El comisario europeo de Agricultura, Christophe HansenEuropa Press

La Comisión activa la reserva de crisis de la PAC para hacer los fertilizantes viables

El Mecanismo de Ajuste en Frontera por Carbono y los aranceles a Rusia y Bielorrusia se mantienen

el Plan de Acción sobre Fertilizantes presentado por la Comisión Europea ante la delicada situación que sufren los agricultores ya es una realidad.

La institución presidida por Ursula von der Leyen actúa de urgencia ante el complejo panorama que afrontan los productores de alimentos tras el estallido de la guerra en Oriente Medio.

El bloqueo del estrecho de Ormuz que ha provocado un terremoto en la economía mundial sacude especialmente a los agrarios, ya que insumos clave para su actividad como el combustible y los fertilizantes levantan su precio en una escalada que pone en jaque su acceso y condiciona las cosechas.

«Las recientes interrupciones del suministro y la volatilidad de los precios han sometido a los agricultores de toda Europa a una presión creciente, poniendo de manifiesto la vulnerabilidad de Europa ante perturbaciones externas en el suministro de fertilizantes», señala la Comisión.

La principal novedad de esta estrategia es la activación de la reserva financiera de crisis de la PAC (Política Agraria Común). De esta manera, la Comisión moviliza fondos para que los Estados miembro los distribuyan entre los agricultores y que así puedan encarar estos desembolsos cruciales antes del verano.

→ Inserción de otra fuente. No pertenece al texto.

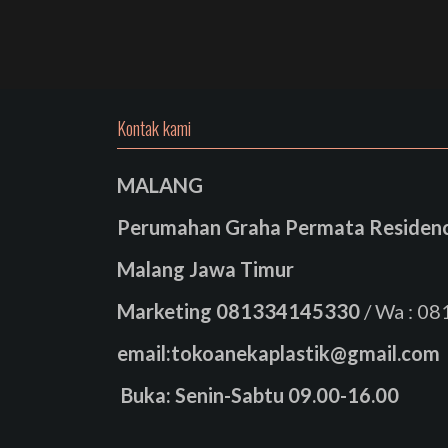
Kontak kami
MALANG
Perumahan Graha Permata Residence
Malang Jawa Timur
Marketing
081334145330
/ Wa : 0
email:tokoanekaplastik@gmail.com
Buka: Senin-Sabtu 09.00-16.00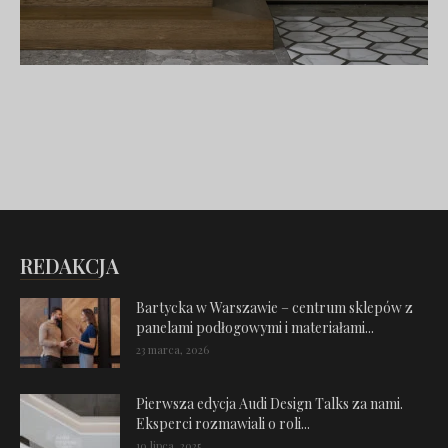
REDAKCJA
Bartycka w Warszawie – centrum sklepów z
panelami podłogowymi i materiałami...
23 marca, 2026
Pierwsza edycja Audi Design Talks za nami.
Eksperci rozmawiali o roli...
10 lipca, 2025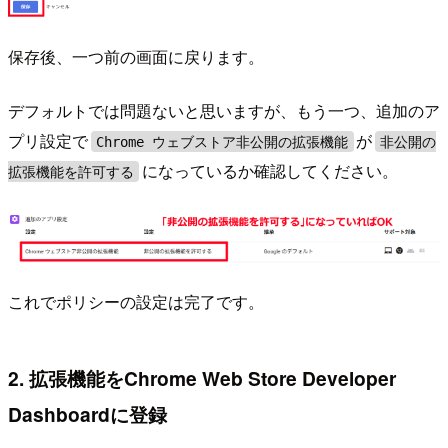
保存後、一つ前の画面に戻ります。
デフォルトでは問題ないと思いますが、もう一つ、追加のア
プリ設定で
が
Chrome ウェブストア非公開の拡張機能
非公開の
になっているか確認してください。
拡張機能を許可する
これでポリシーの設定は完了です。
2. 拡張機能をChrome Web Store Developer
Dashboardに登録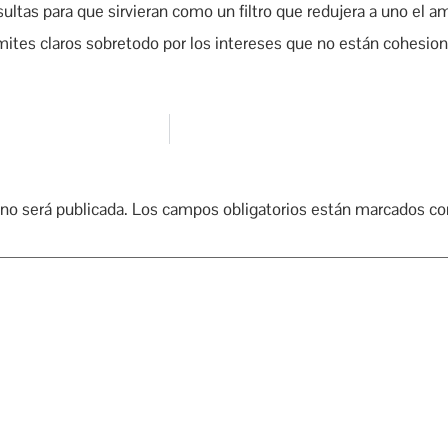
sultas para que sirvieran como un filtro que redujera a uno el a
limites claros sobretodo por los intereses que no están cohesio
 no será publicada.
Los campos obligatorios están marcados c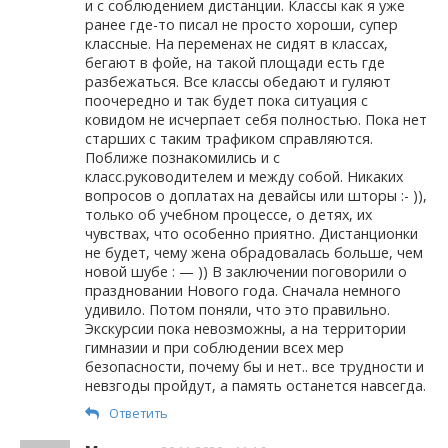
и с соблюдением дистанции. Классы как я уже
ранее где-то писал не просто хороши, супер
классные. На переменах не сидят в классах,
бегают в фойе, на такой площади есть где
разбежаться. Все классы обедают и гуляют
поочередно и так будет пока ситуация с
ковидом не исчерпает себя полностью. Пока нет
старших с таким трафиком справляются.
Поближе познакомились и с
класс.руководителем и между собой. Никаких
вопросов о доплатах на девайсы или шторы :- )),
только об учебном процессе, о детях, их
чувствах, что особенно приятно. Дистанционки
не будет, чему жена обрадовалась больше, чем
новой шубе : — )) В заключении поговорили о
праздновании Нового года. Сначала немного
удивило. Потом поняли, что это правильно.
Экскурсии пока невозможны, а на территории
гимназии и при соблюдении всех мер
безопасности, почему бы и нет.. все трудности и
невзгоды пройдут, а память останется навсегда.
Ответить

Esto incluirá un nuevo régimen de liquidez para ayudar al flujo de caja, mayor flexibilidad para los pagos anticipados e incentivos más sólidos para prácticas agrícolas más eficientes que reduzcan y optimicen el uso de fertilizantes, impulsen el cambio hacia biofertilizantes e inviertan en la resiliencia de las explotaciones cuando sea necesario.

«Con este Plan de Acción, estamos invirtiendo en una industria europea de fertilizantes más fuerte, apoyando a los agricultores europeos y acelerando la innovación en soluciones sostenibles y de producción propia. La actual crisis de los combustibles fósiles demuestra que el liderazgo climático y la resiliencia económica están interconectados. Por eso Europa está construyendo un futuro basado en la sostenibilidad, la asequibilidad y la fortaleza industrial», apuntó Von der Leyen.

Fuentes de la Comisión Europea advierten de la gravedad de la coyuntura que vive el campo, por lo que reivindican que hacer viables los fertilizantes para los agricultores es una prioridad del bloque.

Según datos de la Comisión, el precio de los fertilizantes en abril de 2026 fue un 71 % más alto que en la media de 2024. «Este no es un problema exclusivo de los agricultores», indican en el ente comunitario, a la vez que inciden en la necesidad de allanar el camino de cara a la siembra de otoño: «El fertilizante es fundamental para garantizar las producciones y su calidad. Si no hay o su precio es muy elevado tendremos problemas, como sucedió tras la invasión de Ucrania. Nuestra seguridad alimentaria no está en peligro, pero no se puede dar por segura y queremos mostrar todo nuestro apoyo a los agricultores», aseveran las fuentes consultadas.

La hoja de ruta propone medidas para apoyar la industria europea de fertilizantes, con el fin de evitar la desindustrialización, garantizar suministros estables y reducir nuestra dependencia de las importaciones. Actualmente, el 30% del nitrógeno y el 70 % de los fertilizantes fosfatados utilizados en la UE para la producción agrícola se importan. Para impulsar la circularidad y reducir las emisiones, la Comisión fomentará el uso de alternativas europeas.

Respecto al Mecanismo de Ajuste en Frontera por Carbono CBAM por sus siglas en inglés), una herramienta que fija un precio al carbono emitido durante la producción de mercancías y que aumenta el coste en las explotaciones, y el arancel a Rusia y Bielorrusia, dos de los proveedores de mayor relevancia para la UE en este aspecto, la Comisión –en contra de lo que exigían los agrarios– no ha acometido cambios.